We have been feeding our new puppy raw. We are feeding her a LOT (What the breeder recommended) and - well - her stools are just so small. I really don't get where it all goes!

Do they really process that much of the raw food vs kibble?


----------



## Jax08 (Feb 13, 2009)

Her body is processing more and has less waste! Love those little stools that turn white and wash away in the rain!


----------



## Smith3 (May 12, 2008)

What I figured. It just amuses us - how much she eats and how little comes out!


----------



## Castlemaid (Jun 29, 2006)

Yes, that is normal. Also, raw has so much more water to it, less filler. 

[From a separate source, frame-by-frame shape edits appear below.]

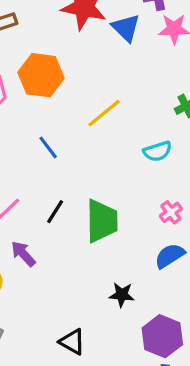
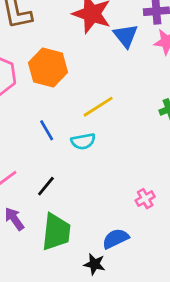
cyan semicircle: (157, 151) -> (83, 141), moved
green trapezoid: (102, 221) -> (56, 232), moved
blue semicircle: (170, 256) -> (116, 239), moved

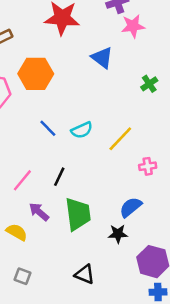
blue triangle: (126, 36) -> (102, 58), moved
yellow line: (98, 107) -> (120, 139), moved
pink cross: (145, 199) -> (148, 166), turned 35

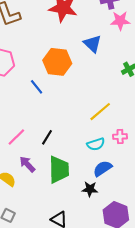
orange hexagon: (36, 74) -> (57, 62), moved
blue line: (48, 128) -> (37, 87), moved
cyan semicircle: (82, 130) -> (96, 144), moved

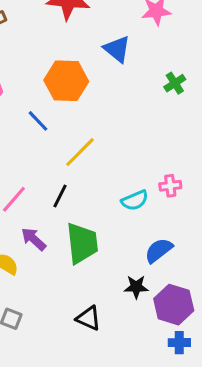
yellow line: (100, 112) -> (80, 152), moved
blue semicircle: (103, 168) -> (159, 250), moved
black star: (90, 189) -> (136, 287), moved

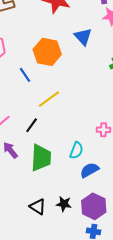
cyan semicircle: (135, 200) -> (76, 150), moved, turned -54
black star: (136, 287) -> (64, 204), moved

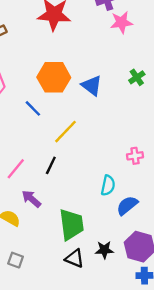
blue triangle: (83, 37) -> (92, 86), moved
green trapezoid: (41, 158) -> (71, 224), moved

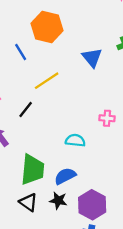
blue triangle: (92, 86) -> (92, 57), moved
cyan semicircle: (108, 185) -> (75, 140), turned -108
blue semicircle: (127, 205) -> (65, 176), moved

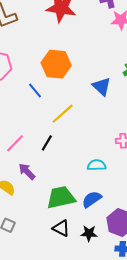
green trapezoid: (33, 170) -> (61, 197), turned -100
black star: (58, 201) -> (89, 233), moved

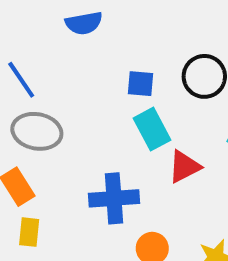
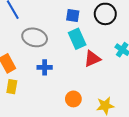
gray ellipse: (37, 131) -> (35, 37), moved
blue cross: (114, 198) -> (45, 67), moved, size x0.6

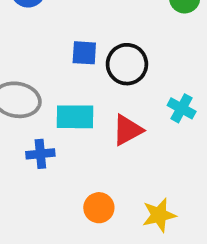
black circle: (105, 14) -> (127, 64), moved
cyan rectangle: (77, 39) -> (75, 117), moved, turned -60

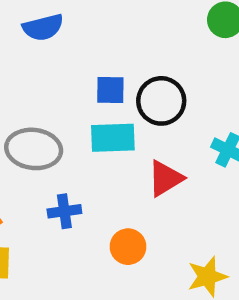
cyan rectangle: (75, 117) -> (113, 138), moved
orange circle: (99, 208) -> (128, 247), moved

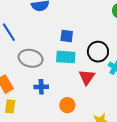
black circle: (161, 101) -> (98, 52), moved
red triangle: (165, 178) -> (87, 77), turned -30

You may also notice that your puppy will drink less on raw than a puppy that is fed kibble.


----------



## robk (Jun 16, 2011)

Yard clean up is sooo much easier on raw!


----------



## cci058 (Nov 18, 2011)

Less in, less out!!  I was amazed at first too. This big dog, such little poop.....! Yard clean up is so easy now. No mushy messes.


----------



## 4TheDawgies (Apr 2, 2011)

One of the best perks about raw


----------



## Anitsisqua (Mar 25, 2012)

I noticed that Gabe had smaller poops when I put him on raw, but I also think I noticed an increase in urination due to the water in raw food.


----------



## Freestep (May 1, 2011)

I think that is my favorite thing about raw. Small, compact poops that don't smell, and simply disintigrate into the soil in a few days. Great for lazy owners like me who don't want to spend a lot of time picking up poop.  And yes, I have noticed that my dogs drink less water when they eat raw. I really do think it is the best diet for most dogs.


----------



## Bear L (Feb 9, 2012)

My friend's kibble fed 30lb dog has poop thats 2.5X as big as my 55lb raw fed dog. 

When I walk my 9 lb non-GSD and he poops, I don't always pick up because they crumble and is so little, the size of couple cereal pieces... picking it up produces more waste (the bag).


----------



## billsharp (May 3, 2011)

One of the best perks of a raw diet. I haven't gagged once since Liesl has been on it.


----------



## vomlittlehaus (Aug 24, 2010)

You really dont need to clean up poop from a raw feed dog (depending on where is it deposited). Fertilizer for the ground.


----------